El legado de Ibrahim trasciende la mercadotecnia, las técnicas vocales y el entretenimiento; supone más, remite a un estadío emocional que solo con la pasión de su voz se descubre y torna vulnerables a los de apreciación artística sublime. Baste escuchar su interpretación de “Silencio”, dueto con Omara Portuondo, para que la magia se revele.
Sus pasajes biográficos demostraron que la fama instantánea no es fórmula férrea que determine calidad. Pero él era mortal, por eso hacía tan exquisita música, porque sonreía, porque lloraba, porque era humano; y por eso también como humano dudó. Decepcionado sintió vergüenza, desconsuelo, humillación… pensó que vivía bajo la sombra de colegas al no alcanzar gran renombre.

Ibrahím derrumbó su espíritu ante infortunios que fustigaron su carrera, los etiquetó “maldiciones” y aisló su talento; lo reprimió con fuerzas. Mas la música es demonio, decíamos, y lo trajo de regreso a sus grietas misteriosas. Fama mundial, éxito… Carnegie Hall, Royal Albert Hall, Sydney Opera House, Orchard Hall… Recibió ovaciones desencadenadas y eufórica aceptación en distintas partes del mundo.

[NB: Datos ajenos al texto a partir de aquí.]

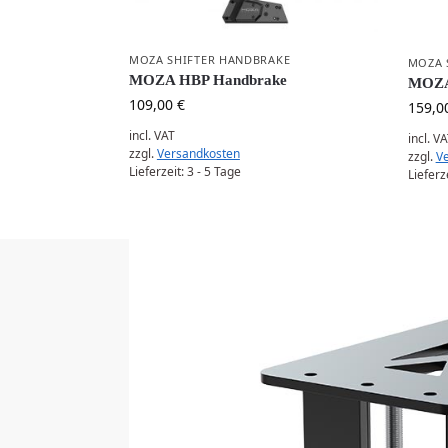
MOZA SHIFTER HANDBRAKE
MOZA 
MOZA HBP Handbrake
MOZA
109,00
€
159,0
incl. VAT
incl. V
zzgl.
Versandkosten
zzgl.
V
Lieferzeit:
3 - 5 Tage
Lieferz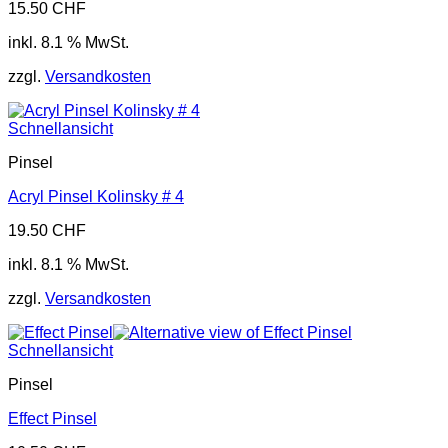
15.50
CHF
inkl. 8.1 % MwSt.
zzgl.
Versandkosten
Schnellansicht
Pinsel
Acryl Pinsel Kolinsky # 4
19.50
CHF
inkl. 8.1 % MwSt.
zzgl.
Versandkosten
Schnellansicht
Pinsel
Effect Pinsel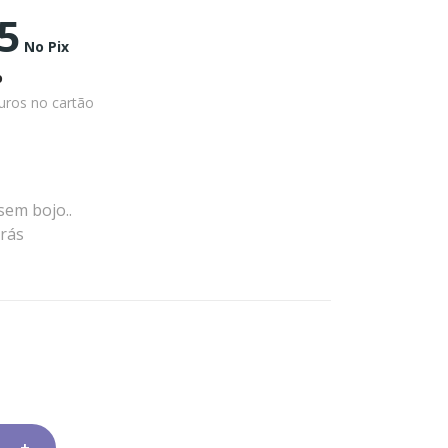
5
No Pix
o
uros no cartão
sem bojo..
trás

Resultó imposible prescindir de su formidable cualidad de músico. El orbe lo reclamaba. El Buena Vista Social Club lo edificó como pieza irremovible del bolero y gracias a su retorno a los estudios y escenarios, la humanidad atesora hoy compactos que recogen la maestría de este intérprete. Destacan A toda Cuba le gusta, Buenavista Social Club presents Ibrahim Ferrer, Buenos Hermanos y Mi sueño. A bolero Songbook.

Nació un 20 de febrero, año 1927, en la ciudad de Santiago de Cuba y dejó la vida terrenal en el 2005, conservando la misma sencillez y humildad que poseía a los doce años cuando vendía dulces y palomitas de maíz para sobrevivir.

Y quizás hoy, a 86 años de su natalicio, un corazón cualquiera y en cualquier parte del planeta añore un amor perdido, tal vez el primero, mientras escucha, tirado en un rincón oscuro, las melodías de Ibrahím Ferrer Planas.